It takes faith to do this.
We may as well be honest and acknowledge that it takes a bucket-load of faith in the human capacity for tolerance and forgiveness to do what is surely the right thing to do, but the difficult thing to do, and allow construction of a towering mosque and Islamic community center just a few blocks from where Muslim terrorists murdered thousands of people in a perverted act of religious zealotry.
Some families of those who perished on September 11, 2001, have displayed great courage by supporting the proposal to create a 13-story hub for Muslim religious and cultural life, two blocks north of where the twin towers stood. But other families have not and — unlike some of the bigots who oppose the project for unjustifiable reasons — their qualms and resistance need to be respected.
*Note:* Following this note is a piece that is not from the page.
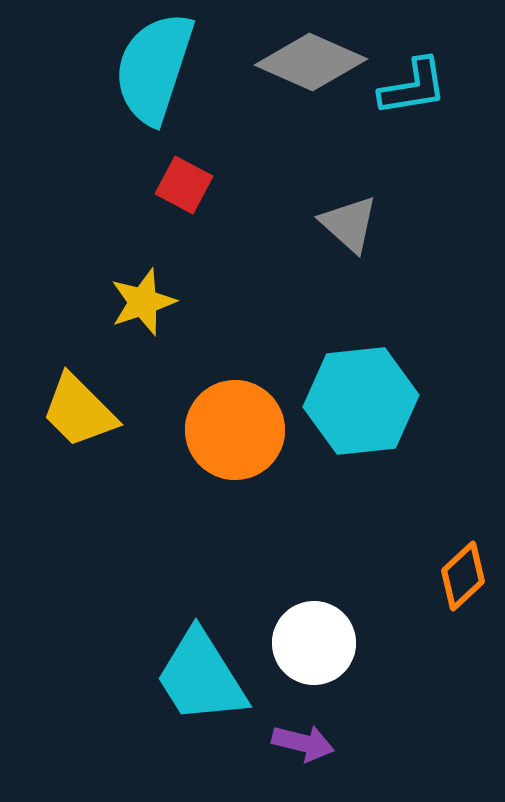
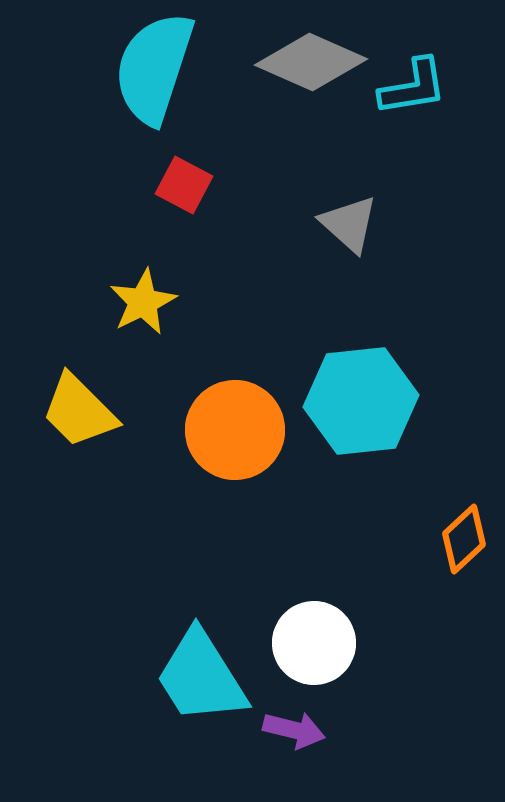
yellow star: rotated 8 degrees counterclockwise
orange diamond: moved 1 px right, 37 px up
purple arrow: moved 9 px left, 13 px up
“The pain never goes away,” C. Lee Hanson, whose son was killed in the attacks, reportedly said at a community meeting on May 25. “When I look over there and I see a mosque, it’s going to hurt. Build it someplace else.”
That’s why it takes faith to build it there, in the shadows of that pain, steps away from the holy but highly contested ground. The hate-filled rants of conservative bloggers and Tea Party activists against this project are to be condemned unequivocally, but a father’s lingering pain and confusion deserve some respect.
For this project to fulfill its promise, it also asks for a great deal of faith in Feisal Abdul Rauf, the imam who is spearheading the effort. As our Josh Nathan-Kazis reports, Rauf is widely regarded as a passionate and effective leader in interfaith efforts, in New York City and beyond, and has won the support of rabbis and Jewish public officials. He envisions the $100 million Cordoba House to be a kind of Muslim version of the 92nd Street Y or the JCC in Manhattan, a cultural and recreational magnet for the general public as well as a place for Muslims to pray and learn.
He is an easy, unfair target for those who wish to discredit all of Islam, but in the end, it will be up to Rauf and his supporters to prove that the good faith exhibited toward their mission will be rewarded.
Some critics worry that placing an Islamic center within sight of the living cemetery that is Ground Zero will signal the triumph of the terrorists. Nonsense. It may hurt the deep feelings of some individuals, but it ought to be a point of pride for everyone else. This is how we respond to bigotry and hatred — by turning instruments of death into the building blocks of community.